WHAT YOU HAVE TO DO:
For each line in the records that contains "Unemployment", make a copy.

STUDY MATERIAL:

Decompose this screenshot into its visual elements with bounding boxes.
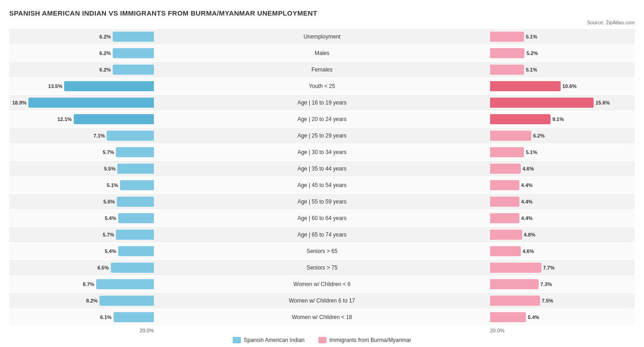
bar-label: Seniors > 75 [156, 264, 488, 271]
right-bar-container: 7.3% [488, 279, 635, 289]
bar-left: 5.6% [117, 197, 154, 207]
bar-value-left: 5.1% [107, 182, 118, 188]
axis-right-label: 20.0% [488, 328, 635, 333]
bar-right: 7.3% [490, 279, 539, 289]
chart-title: SPANISH AMERICAN INDIAN VS IMMIGRANTS FR… [9, 9, 635, 17]
bar-value-left: 5.5% [104, 166, 115, 171]
bar-label: Females [156, 66, 488, 73]
bar-value-right: 4.8% [524, 232, 535, 237]
bar-left: 5.1% [120, 180, 154, 190]
bar-label: Age | 45 to 54 years [156, 182, 488, 188]
chart-row: 6.1% Women w/ Children < 18 5.4% [9, 309, 635, 325]
right-bar-container: 4.8% [488, 230, 635, 240]
bar-right: 4.6% [490, 164, 521, 174]
bar-left: 7.1% [107, 131, 154, 141]
left-bar-container: 5.1% [9, 180, 156, 190]
bar-value-left: 7.1% [93, 133, 105, 138]
chart-row: 6.2% Males 5.2% [9, 45, 635, 61]
bar-right: 4.4% [490, 213, 519, 223]
right-bar-container: 4.6% [488, 246, 635, 256]
bar-label: Age | 25 to 29 years [156, 132, 488, 139]
left-bar-container: 5.5% [9, 164, 156, 174]
source-label: Source: ZipAtlas.com [9, 20, 635, 25]
chart-row: 5.5% Age | 35 to 44 years 4.6% [9, 161, 635, 176]
left-bar-container: 18.9% [9, 98, 156, 108]
bar-right: 15.6% [490, 98, 594, 108]
bar-value-right: 7.3% [540, 281, 552, 287]
left-bar-container: 6.5% [9, 263, 156, 273]
left-bar-container: 5.4% [9, 246, 156, 256]
bar-right: 7.7% [490, 263, 541, 273]
bar-value-right: 7.7% [543, 265, 555, 270]
bar-left: 5.7% [116, 147, 154, 157]
right-bar-container: 7.5% [488, 296, 635, 306]
chart-row: 5.4% Age | 60 to 64 years 4.4% [9, 210, 635, 226]
right-bar-container: 10.6% [488, 81, 635, 91]
bar-value-right: 5.1% [526, 34, 537, 39]
left-bar-container: 5.7% [9, 230, 156, 240]
chart-row: 13.5% Youth < 25 10.6% [9, 78, 635, 94]
bar-left: 6.2% [113, 65, 154, 75]
chart-row: 5.7% Age | 30 to 34 years 5.1% [9, 144, 635, 160]
bar-value-left: 8.7% [83, 281, 94, 287]
right-bar-container: 4.4% [488, 180, 635, 190]
bar-value-left: 8.2% [86, 298, 98, 303]
right-bar-container: 6.2% [488, 131, 635, 141]
bar-value-right: 10.6% [562, 83, 577, 89]
bar-left: 5.7% [116, 230, 154, 240]
chart-row: 6.2% Unemployment 5.1% [9, 29, 635, 44]
bar-right: 9.1% [490, 114, 551, 124]
bar-value-left: 5.4% [105, 215, 116, 221]
chart-row: 6.5% Seniors > 75 7.7% [9, 260, 635, 275]
bar-right: 5.1% [490, 32, 524, 42]
legend-box-pink [318, 337, 327, 343]
bar-value-left: 5.4% [105, 248, 116, 254]
bar-value-right: 4.6% [523, 248, 534, 254]
bar-value-left: 6.2% [99, 34, 111, 39]
bar-value-right: 5.4% [528, 314, 539, 320]
bar-value-left: 5.6% [104, 199, 115, 204]
bar-right: 4.8% [490, 230, 522, 240]
axis-row: 20.0% 20.0% [9, 328, 635, 333]
bar-label: Age | 20 to 24 years [156, 116, 488, 122]
left-bar-container: 8.7% [9, 279, 156, 289]
bar-right: 5.2% [490, 48, 524, 58]
chart-area: 6.2% Unemployment 5.1% 6.2% Males 5.2% [9, 29, 635, 325]
bar-value-left: 6.1% [100, 314, 111, 320]
right-bar-container: 5.4% [488, 312, 635, 322]
legend-item-left: Spanish American Indian [233, 337, 305, 343]
bar-label: Age | 16 to 19 years [156, 99, 488, 106]
chart-row: 7.1% Age | 25 to 29 years 6.2% [9, 128, 635, 143]
bar-left: 5.4% [118, 213, 154, 223]
bar-label: Age | 65 to 74 years [156, 231, 488, 238]
bar-label: Age | 60 to 64 years [156, 215, 488, 221]
bar-left: 8.7% [96, 279, 154, 289]
legend-label-left: Spanish American Indian [244, 337, 305, 343]
right-bar-container: 4.6% [488, 164, 635, 174]
bar-value-right: 6.2% [533, 133, 545, 138]
bar-right: 5.1% [490, 147, 524, 157]
bar-right: 5.4% [490, 312, 526, 322]
right-bar-container: 5.1% [488, 65, 635, 75]
bar-label: Seniors > 65 [156, 248, 488, 254]
bar-value-right: 5.1% [526, 67, 537, 72]
right-bar-container: 5.1% [488, 32, 635, 42]
bar-value-right: 7.5% [542, 298, 553, 303]
left-bar-container: 7.1% [9, 131, 156, 141]
chart-container: SPANISH AMERICAN INDIAN VS IMMIGRANTS FR… [0, 0, 644, 347]
bar-value-right: 15.6% [595, 100, 610, 105]
bar-value-right: 5.1% [526, 149, 537, 155]
bar-value-left: 13.5% [48, 83, 62, 89]
right-bar-container: 7.7% [488, 263, 635, 273]
legend: Spanish American Indian Immigrants from … [9, 337, 635, 343]
bar-left: 6.5% [111, 263, 154, 273]
bar-label: Women w/ Children 6 to 17 [156, 297, 488, 304]
left-bar-container: 5.7% [9, 147, 156, 157]
chart-row: 5.7% Age | 65 to 74 years 4.8% [9, 227, 635, 242]
right-bar-container: 5.1% [488, 147, 635, 157]
bar-value-left: 5.7% [103, 149, 114, 155]
right-bar-container: 5.2% [488, 48, 635, 58]
bar-label: Age | 30 to 34 years [156, 149, 488, 155]
bar-right: 10.6% [490, 81, 561, 91]
legend-label-right: Immigrants from Burma/Myanmar [329, 337, 411, 343]
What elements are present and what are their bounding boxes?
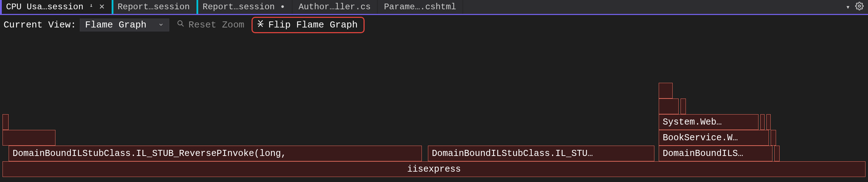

RESPONSE TO THIS TASK:
chart-row: 6.2% Unemployment 5.1% [9, 29, 635, 44]
chart-area: 6.2% Unemployment 5.1% 6.2% Males 5.2% [9, 29, 635, 325]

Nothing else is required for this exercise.